## TASK ITEM
Write out the listing below character for character, though without its pictures.

##########

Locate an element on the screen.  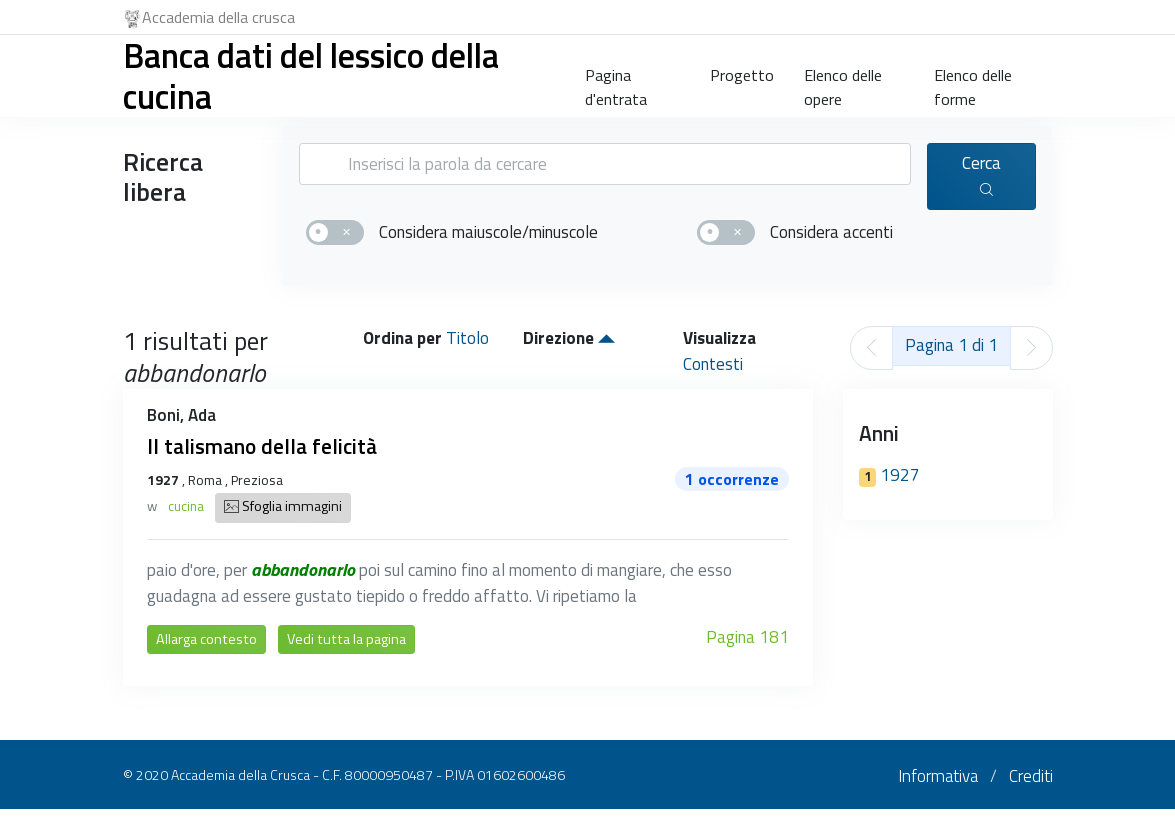
Pagina 1 di 1 is located at coordinates (951, 345).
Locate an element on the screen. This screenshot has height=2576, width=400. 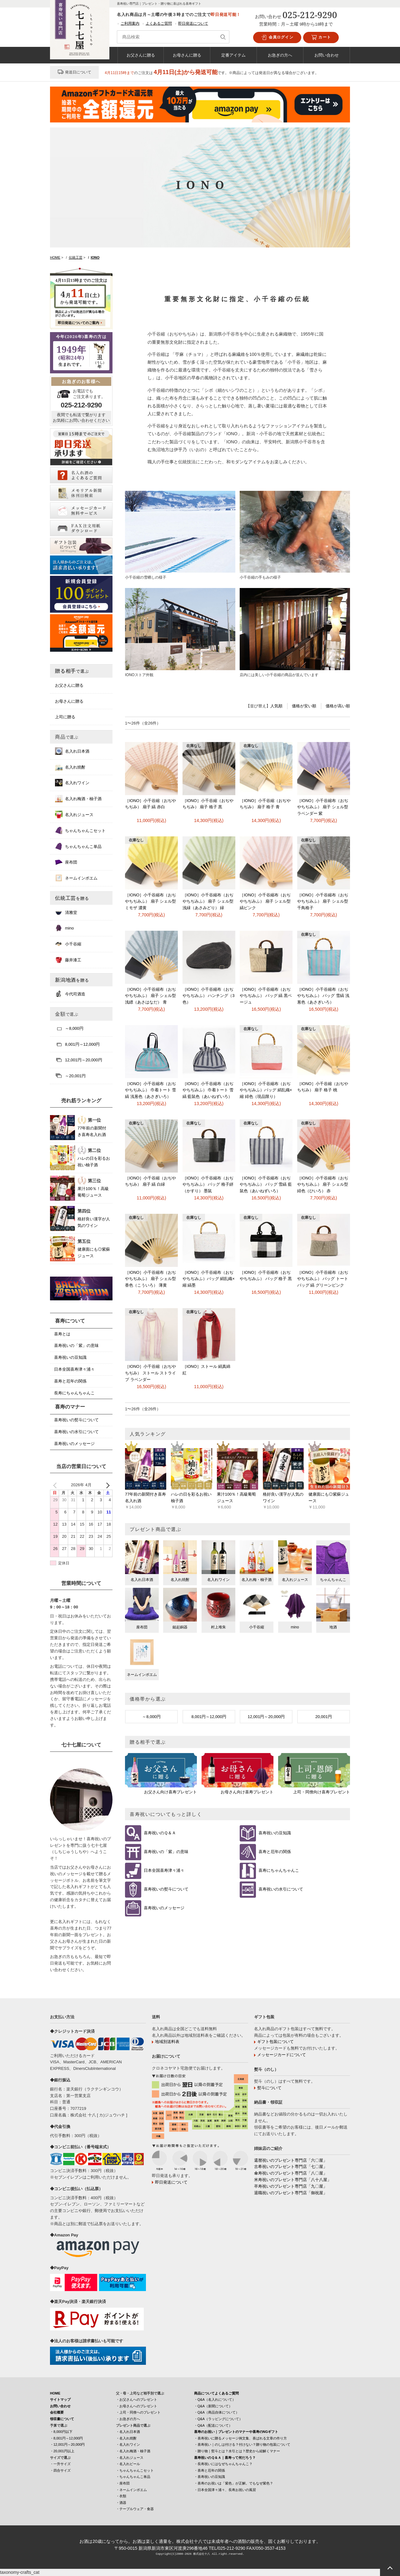
お問い合わせ is located at coordinates (326, 55).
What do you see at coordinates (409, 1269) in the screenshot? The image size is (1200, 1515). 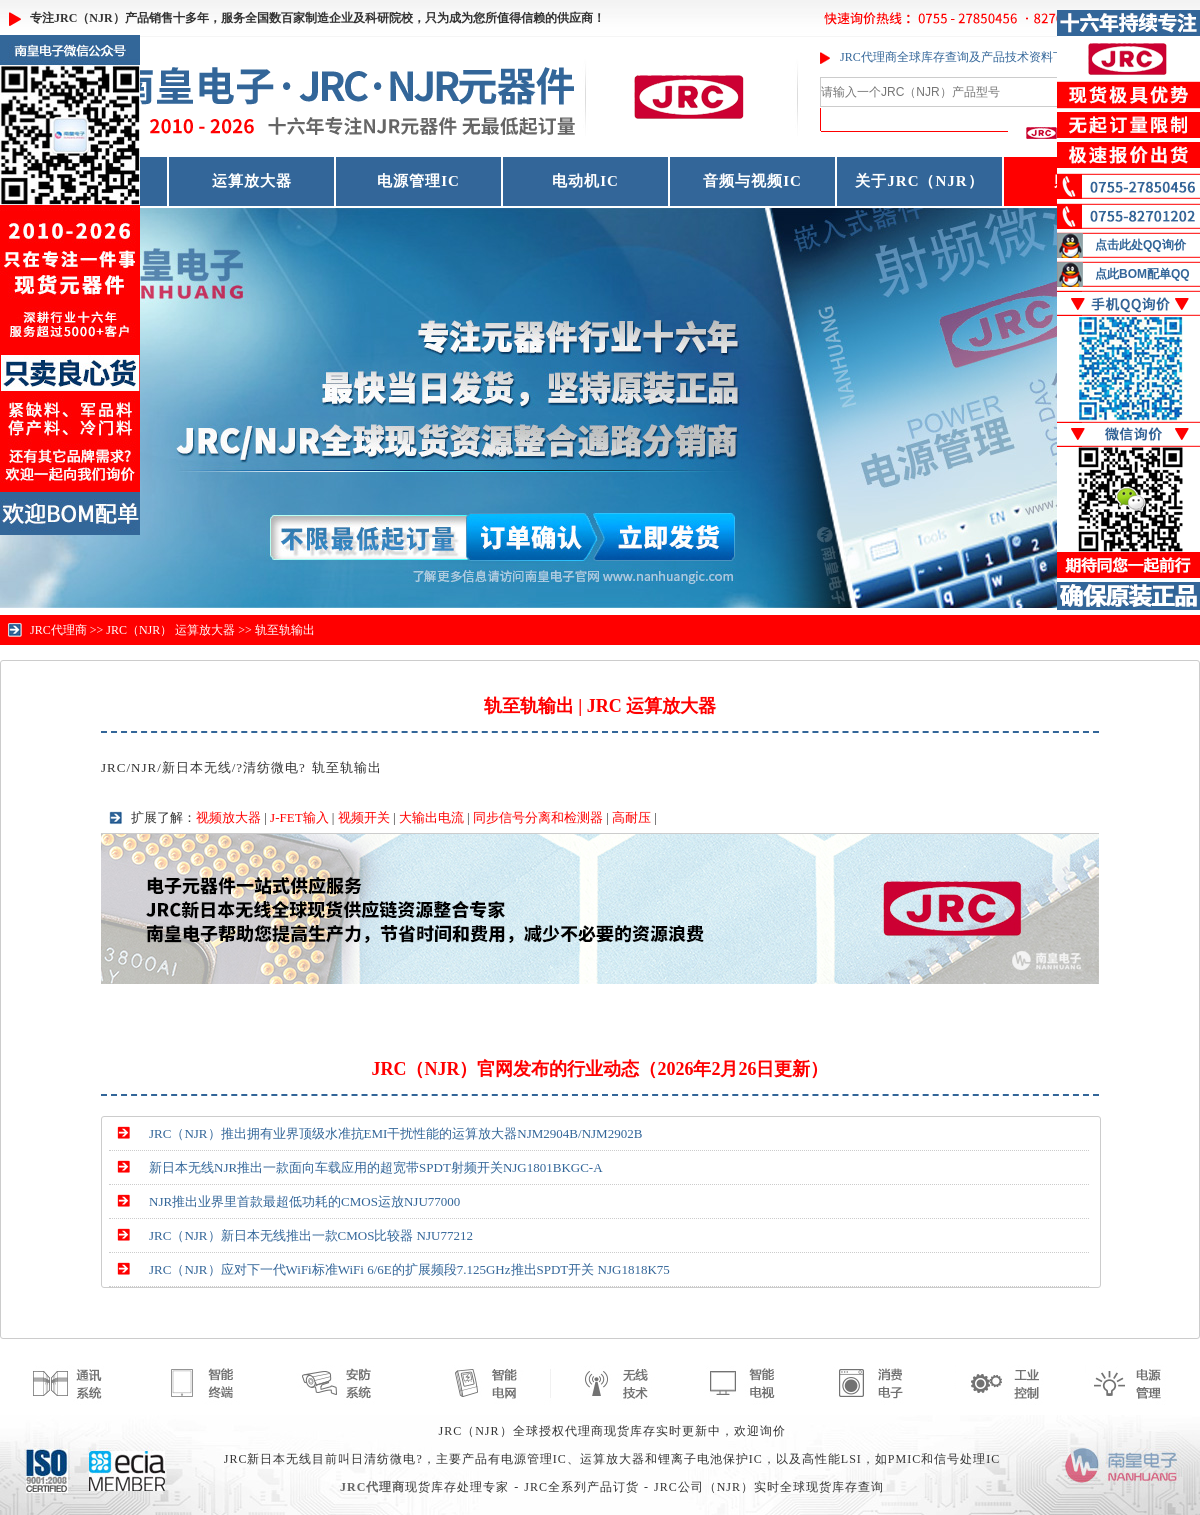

##########

## RESULT
Locate an element on the screen.  
Pagina 1 di 1 is located at coordinates (951, 345).
Locate an element on the screen. This screenshot has height=2576, width=400. 
お問い合わせ is located at coordinates (326, 55).
What do you see at coordinates (409, 1269) in the screenshot? The image size is (1200, 1515). 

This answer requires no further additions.